• _EXERCISE OBJECTIVE_: Copy the records below in full, keeping each word as it is but omitting the pictures.

[Data records]
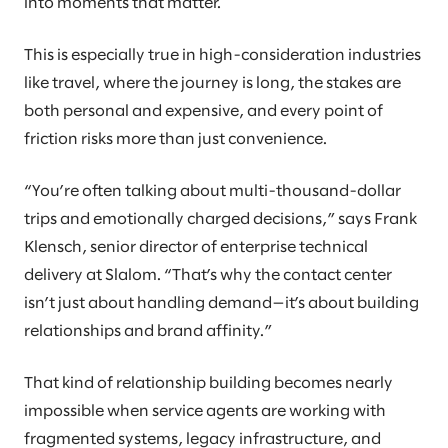
into moments that matter.
This is especially true in high-consideration industries
like travel, where the journey is long, the stakes are
both personal and expensive, and every point of
friction risks more than just convenience.
“You’re often talking about multi-thousand-dollar
trips and emotionally charged decisions,” says Frank
Klensch, senior director of enterprise technical
delivery at Slalom. “That’s why the contact center
isn’t just about handling demand—it’s about building
relationships and brand affinity.”
That kind of relationship building becomes nearly
impossible when service agents are working with
fragmented systems, legacy infrastructure, and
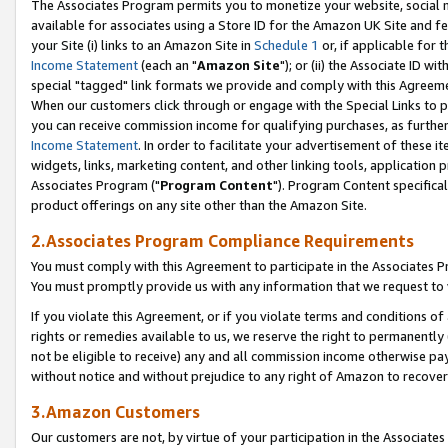
The Associates Program permits you to monetize your website, social me
available for associates using a Store ID for the Amazon UK Site and f
your Site (i) links to an Amazon Site in
Schedule 1
or, if applicable for t
Income Statement
(each an "
Amazon Site
"); or (ii) the Associate ID w
special "tagged" link formats we provide and comply with this Agreeme
When our customers click through or engage with the Special Links to p
you can receive commission income for qualifying purchases, as further d
Income Statement
. In order to facilitate your advertisement of these i
widgets, links, marketing content, and other linking tools, application 
Associates Program ("
Program Content
"). Program Content specifical
product offerings on any site other than the Amazon Site.
2.Associates Program Compliance Requirements
You must comply with this Agreement to participate in the Associates
You must promptly provide us with any information that we request to 
If you violate this Agreement, or if you violate terms and conditions 
rights or remedies available to us, we reserve the right to permanently
not be eligible to receive) any and all commission income otherwise pay
without notice and without prejudice to any right of Amazon to recove
3.Amazon Customers
Our customers are not, by virtue of your participation in the Associates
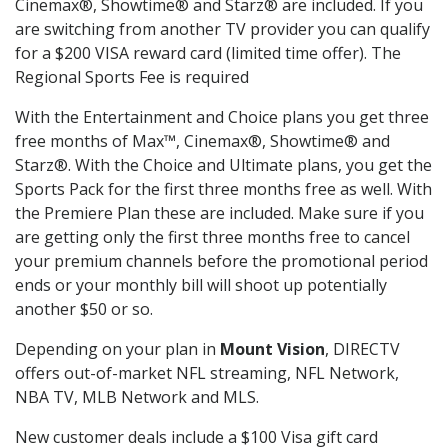
Cinemax®, Showtime® and Starz® are included. If you
are switching from another TV provider you can qualify
for a $200 VISA reward card (limited time offer). The
Regional Sports Fee is required
With the Entertainment and Choice plans you get three
free months of Max™, Cinemax®, Showtime® and
Starz®. With the Choice and Ultimate plans, you get the
Sports Pack for the first three months free as well. With
the Premiere Plan these are included. Make sure if you
are getting only the first three months free to cancel
your premium channels before the promotional period
ends or your monthly bill will shoot up potentially
another $50 or so.
Depending on your plan in
Mount Vision
, DIRECTV
offers out-of-market NFL streaming, NFL Network,
NBA TV, MLB Network and MLS.
New customer deals include a $100 Visa gift card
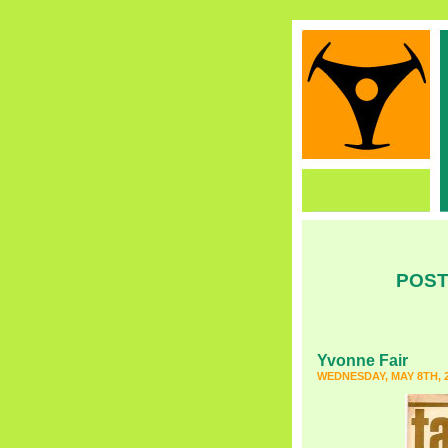
POST
Yvonne Fair
WEDNESDAY, MAY 8TH, 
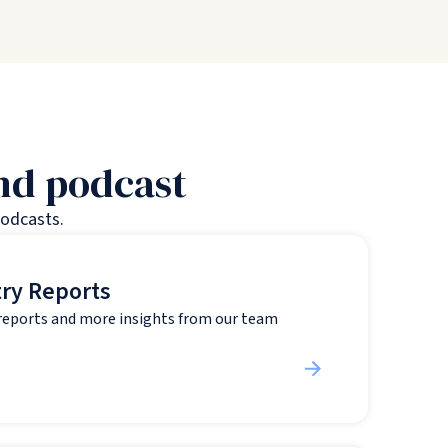
and podcast
podcasts.
try Reports
 reports and more insights from our team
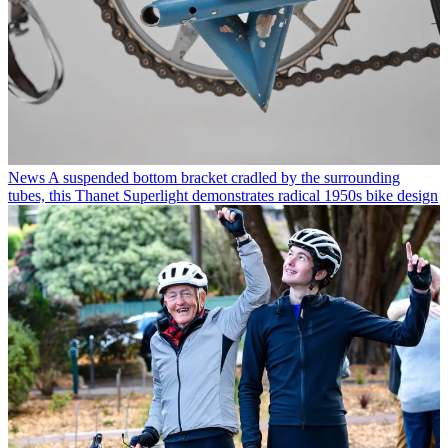
News
A suspended bottom bracket cradled by the surrounding
tubes, this Thanet Superlight demonstrates radical 1950s bike design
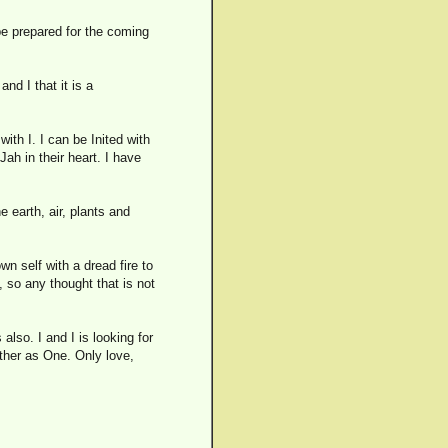
t be prepared for the coming
and I that it is a
ith I. I can be Inited with
ah in their heart. I have
he earth, air, plants and
wn self with a dread fire to
, so any thought that is not
lso. I and I is looking for
other as One. Only love,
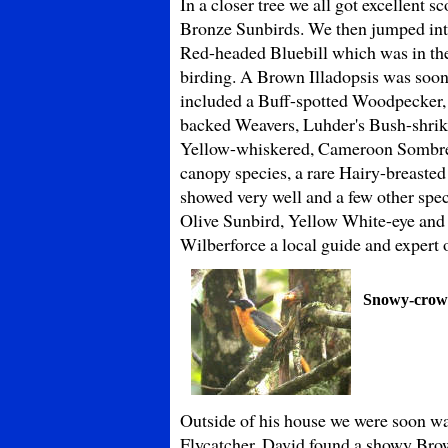
In a closer tree we all got excellent
Bronze Sunbirds. We then jumped into
Red-headed Bluebill which was in the 
birding. A Brown Illadopsis was soon
included a Buff-spotted Woodpecker, 
backed Weavers, Luhder's Bush-shrike
Yellow-whiskered, Cameroon Sombre a
canopy species, a rare Hairy-breaste
showed very well and a few other spe
Olive Sunbird, Yellow White-eye and 
Wilberforce a local guide and expert 
Snowy-crow
Outside of his house we were soon wat
Flycatcher. David found a showy Brow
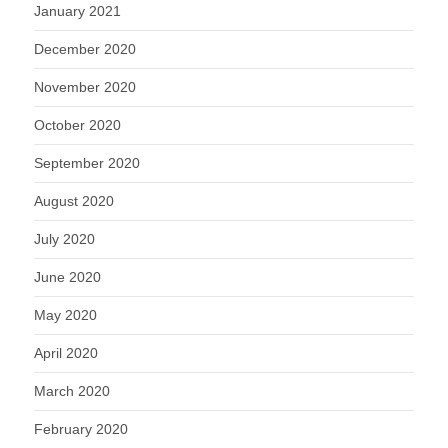
January 2021
December 2020
November 2020
October 2020
September 2020
August 2020
July 2020
June 2020
May 2020
April 2020
March 2020
February 2020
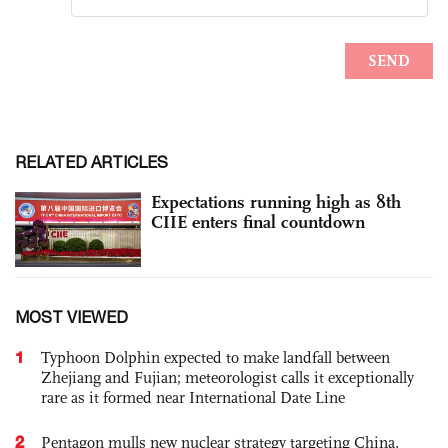
RELATED ARTICLES
Expectations running high as 8th
CIIE enters final countdown
MOST VIEWED
1
Typhoon Dolphin expected to make landfall between
Zhejiang and Fujian; meteorologist calls it exceptionally
rare as it formed near International Date Line
2
Pentagon mulls new nuclear strategy targeting China,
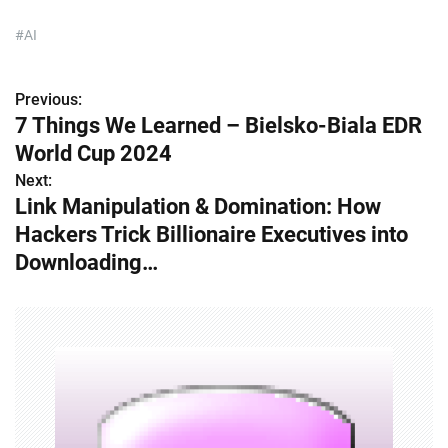
#AI
Previous:
P
7 Things We Learned – Bielsko-Biala EDR
o
World Cup 2024
s
Next:
Link Manipulation & Domination: How
t
Hackers Trick Billionaire Executives into
n
Downloading…
a
v
i
g
a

• _FINISHED EXERCISE_:
into moments that matter.
This is especially true in high-consideration industries
like travel, where the journey is long, the stakes are
both personal and expensive, and every point of
friction risks more than just convenience.
“You’re often talking about multi-thousand-dollar
trips and emotionally charged decisions,” says Frank
Klensch, senior director of enterprise technical
delivery at Slalom. “That’s why the contact center
isn’t just about handling demand—it’s about building
relationships and brand affinity.”
That kind of relationship building becomes nearly
impossible when service agents are working with
fragmented systems, legacy infrastructure, and
The Associates Program permits you to monetize your website, social me
available for associates using a Store ID for the Amazon UK Site and f
your Site (i) links to an Amazon Site in
Schedule 1
or, if applicable for t
Income Statement
(each an "
Amazon Site
"); or (ii) the Associate ID w
special "tagged" link formats we provide and comply with this Agreeme
When our customers click through or engage with the Special Links to p
you can receive commission income for qualifying purchases, as further d
Income Statement
. In order to facilitate your advertisement of these i
widgets, links, marketing content, and other linking tools, application 
Associates Program ("
Program Content
"). Program Content specifical
product offerings on any site other than the Amazon Site.
2.Associates Program Compliance Requirements
You must comply with this Agreement to participate in the Associates
You must promptly provide us with any information that we request to 
If you violate this Agreement, or if you violate terms and conditions 
rights or remedies available to us, we reserve the right to permanently
not be eligible to receive) any and all commission income otherwise pay
without notice and without prejudice to any right of Amazon to recove
3.Amazon Customers
Our customers are not, by virtue of your participation in the Associates
Cinemax®, Showtime® and Starz® are included. If you
are switching from another TV provider you can qualify
for a $200 VISA reward card (limited time offer). The
Regional Sports Fee is required
With the Entertainment and Choice plans you get three
free months of Max™, Cinemax®, Showtime® and
Starz®. With the Choice and Ultimate plans, you get the
Sports Pack for the first three months free as well. With
the Premiere Plan these are included. Make sure if you
are getting only the first three months free to cancel
your premium channels before the promotional period
ends or your monthly bill will shoot up potentially
another $50 or so.
Depending on your plan in
Mount Vision
, DIRECTV
offers out-of-market NFL streaming, NFL Network,
NBA TV, MLB Network and MLS.
New customer deals include a $100 Visa gift card
POST
Yvonne Fair
WEDNESDAY, MAY 8TH, 
and podcast
podcasts.
try Reports
 reports and more insights from our team
News
A suspended bottom bracket cradled by the surrounding
tubes, this Thanet Superlight demonstrates radical 1950s bike design
t be prepared for the coming
and I that it is a
ith I. I can be Inited with
ah in their heart. I have
he earth, air, plants and
wn self with a dread fire to
, so any thought that is not
lso. I and I is looking for
other as One. Only love,
In a closer tree we all got excellent
Bronze Sunbirds. We then jumped into
Red-headed Bluebill which was in the 
birding. A Brown Illadopsis was soon
included a Buff-spotted Woodpecker, 
backed Weavers, Luhder's Bush-shrike
Yellow-whiskered, Cameroon Sombre a
canopy species, a rare Hairy-breaste
showed very well and a few other spe
Olive Sunbird, Yellow White-eye and 
Wilberforce a local guide and expert 
Snowy-crow
Outside of his house we were soon wat
Flycatcher. David found a showy Brow
January 2021
December 2020
November 2020
October 2020
September 2020
August 2020
July 2020
June 2020
May 2020
April 2020
March 2020
February 2020
RELATED ARTICLES
Expectations running high as 8th
CIIE enters final countdown
MOST VIEWED
1
Typhoon Dolphin expected to make landfall between
Zhejiang and Fujian; meteorologist calls it exceptionally
rare as it formed near International Date Line
2
Pentagon mulls new nuclear strategy targeting China,
#AI
Previous:
P
7 Things We Learned – Bielsko-Biala EDR
o
World Cup 2024
s
Next:
Link Manipulation & Domination: How
t
Hackers Trick Billionaire Executives into
n
Downloading…
a
v
i
g
a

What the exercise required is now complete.